3.      “Belum diketahui derajat keberadaan fenomena pada situasi  dan kondisi tertentu.”
           
            Untuk dapat merumuskan masalah penelitian secara tajam, peneliti harus :
1)      Menguasai teori
2)      Banyak membaca
3)      Memiliki daya observasi yang jeli
4)      Mengetahui pendekatan apa yang digunakan dalam memecahkan masalah
5)      Pendekatan tergantung pada masalah penelitian.
            Adapun tujuan dari perumusan masalah adalah :
1)      Mencari sesuatu dalam kerangka pemuasan akademis seseorang.
2)      Memuaskan perhatian atau keingintahuan seseorang tentang hal-hal yang baru.
3)      Meletakkan dasar untuk memecahkan beberapa penemuan penelitian sebelumnya ataupun dasar untuk penelitian selanjutnya.
4)      Memenuhi keinginan sosial.
5)      Menyediakan sesuatu yang bermanfaat.

DAFTAR PUSTAKA
Amir. 2009. Dasar-dasar Penulisan Karya Ilmiah. Surakarta: Universitas Sebelas Maret Press.

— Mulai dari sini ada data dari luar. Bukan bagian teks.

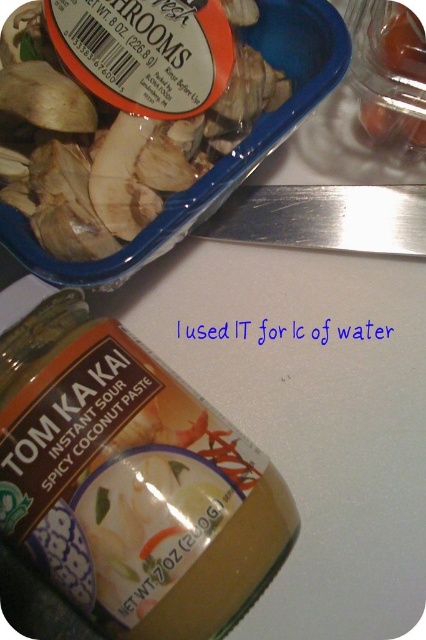 Question: Is white sliced mushrooms at upper left smaller than translucent plastic container at upper right?

Choices:
 (A) no
 (B) yes

Answer: (A)

Question: Among these objects, which one is farthest from the camera?

Choices:
 (A) white sliced mushrooms at upper left
 (B) translucent plastic container at upper right

Answer: (B)

Question: Can you confirm if white sliced mushrooms at upper left is bigger than translucent plastic container at upper right?

Choices:
 (A) no
 (B) yes

Answer: (B)

Question: Is white sliced mushrooms at upper left smaller than translucent plastic container at upper right?

Choices:
 (A) no
 (B) yes

Answer: (A)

Aswatini Raharto, Yulfita Raharjo dan Bayu Setiawan. 1998. Kajian Kinerja Program Makanan Tambahan Anak Sekolah (PMT-AS) Di Lima Wilayah Contoh Pelaksanaan Program PMT-AS: Studi Kasus Provinsi Sulawesi Selatan. Jakarta: Puslitbang Kependudukan dan Ketenagakerjaan Lembaga Ilmu Pengetahuan Indonesia.